## PROBLEM STATEMENT
The answer consists solely of the data below, reproduced exactly.

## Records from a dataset
● ● ●

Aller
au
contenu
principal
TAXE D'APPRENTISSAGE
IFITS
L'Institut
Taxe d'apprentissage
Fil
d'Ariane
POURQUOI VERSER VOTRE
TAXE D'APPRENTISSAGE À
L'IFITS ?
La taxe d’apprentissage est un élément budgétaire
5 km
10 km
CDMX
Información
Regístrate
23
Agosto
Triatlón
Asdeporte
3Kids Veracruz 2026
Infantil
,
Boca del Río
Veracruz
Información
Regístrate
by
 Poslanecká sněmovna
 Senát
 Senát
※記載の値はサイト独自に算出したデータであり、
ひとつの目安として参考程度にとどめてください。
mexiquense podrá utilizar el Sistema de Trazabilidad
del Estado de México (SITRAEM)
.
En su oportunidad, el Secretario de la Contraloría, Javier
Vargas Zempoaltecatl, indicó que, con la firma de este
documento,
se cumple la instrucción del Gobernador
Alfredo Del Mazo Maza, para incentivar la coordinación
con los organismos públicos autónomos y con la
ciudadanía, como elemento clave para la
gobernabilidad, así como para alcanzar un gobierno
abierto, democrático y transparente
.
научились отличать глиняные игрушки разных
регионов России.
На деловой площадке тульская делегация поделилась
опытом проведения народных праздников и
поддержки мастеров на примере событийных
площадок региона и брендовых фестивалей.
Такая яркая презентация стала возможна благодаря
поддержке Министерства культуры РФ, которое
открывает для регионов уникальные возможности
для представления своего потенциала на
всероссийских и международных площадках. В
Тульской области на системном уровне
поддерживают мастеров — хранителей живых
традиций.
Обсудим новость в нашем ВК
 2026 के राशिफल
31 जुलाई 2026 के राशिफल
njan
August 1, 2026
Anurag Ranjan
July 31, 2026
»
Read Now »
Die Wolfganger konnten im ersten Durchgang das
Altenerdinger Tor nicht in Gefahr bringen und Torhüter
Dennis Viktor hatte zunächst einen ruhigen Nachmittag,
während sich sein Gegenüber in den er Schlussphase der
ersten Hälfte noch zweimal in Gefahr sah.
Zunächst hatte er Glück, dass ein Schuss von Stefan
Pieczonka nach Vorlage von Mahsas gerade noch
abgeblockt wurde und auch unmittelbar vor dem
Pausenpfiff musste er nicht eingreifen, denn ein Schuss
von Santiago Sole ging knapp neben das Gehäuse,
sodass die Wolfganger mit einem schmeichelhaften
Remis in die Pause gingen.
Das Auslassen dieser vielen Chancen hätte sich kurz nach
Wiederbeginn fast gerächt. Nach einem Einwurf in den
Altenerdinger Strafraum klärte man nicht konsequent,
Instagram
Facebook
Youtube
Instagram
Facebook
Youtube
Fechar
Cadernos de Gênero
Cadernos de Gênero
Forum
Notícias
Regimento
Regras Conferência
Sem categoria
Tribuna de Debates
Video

● ● ●

## SOLUTION TO THIS PROBLEM
Aller
au
contenu
principal
TAXE D'APPRENTISSAGE
IFITS
L'Institut
Taxe d'apprentissage
Fil
d'Ariane
POURQUOI VERSER VOTRE
TAXE D'APPRENTISSAGE À
L'IFITS ?
La taxe d’apprentissage est un élément budgétaire
5 km
10 km
CDMX
Información
Regístrate
23
Agosto
Triatlón
Asdeporte
3Kids Veracruz 2026
Infantil
,
Boca del Río
Veracruz
Información
Regístrate
by
 Poslanecká sněmovna
 Senát
 Senát
※記載の値はサイト独自に算出したデータであり、
ひとつの目安として参考程度にとどめてください。
mexiquense podrá utilizar el Sistema de Trazabilidad
del Estado de México (SITRAEM)
.
En su oportunidad, el Secretario de la Contraloría, Javier
Vargas Zempoaltecatl, indicó que, con la firma de este
documento,
se cumple la instrucción del Gobernador
Alfredo Del Mazo Maza, para incentivar la coordinación
con los organismos públicos autónomos y con la
ciudadanía, como elemento clave para la
gobernabilidad, así como para alcanzar un gobierno
abierto, democrático y transparente
.
научились отличать глиняные игрушки разных
регионов России.
На деловой площадке тульская делегация поделилась
опытом проведения народных праздников и
поддержки мастеров на примере событийных
площадок региона и брендовых фестивалей.
Такая яркая презентация стала возможна благодаря
поддержке Министерства культуры РФ, которое
открывает для регионов уникальные возможности
для представления своего потенциала на
всероссийских и международных площадках. В
Тульской области на системном уровне
поддерживают мастеров — хранителей живых
традиций.
Обсудим новость в нашем ВК
 2026 के राशिफल
31 जुलाई 2026 के राशिफल
njan
August 1, 2026
Anurag Ranjan
July 31, 2026
»
Read Now »
Die Wolfganger konnten im ersten Durchgang das
Altenerdinger Tor nicht in Gefahr bringen und Torhüter
Dennis Viktor hatte zunächst einen ruhigen Nachmittag,
während sich sein Gegenüber in den er Schlussphase der
ersten Hälfte noch zweimal in Gefahr sah.
Zunächst hatte er Glück, dass ein Schuss von Stefan
Pieczonka nach Vorlage von Mahsas gerade noch
abgeblockt wurde und auch unmittelbar vor dem
Pausenpfiff musste er nicht eingreifen, denn ein Schuss
von Santiago Sole ging knapp neben das Gehäuse,
sodass die Wolfganger mit einem schmeichelhaften
Remis in die Pause gingen.
Das Auslassen dieser vielen Chancen hätte sich kurz nach
Wiederbeginn fast gerächt. Nach einem Einwurf in den
Altenerdinger Strafraum klärte man nicht konsequent,
Instagram
Facebook
Youtube
Instagram
Facebook
Youtube
Fechar
Cadernos de Gênero
Cadernos de Gênero
Forum
Notícias
Regimento
Regras Conferência
Sem categoria
Tribuna de Debates
Video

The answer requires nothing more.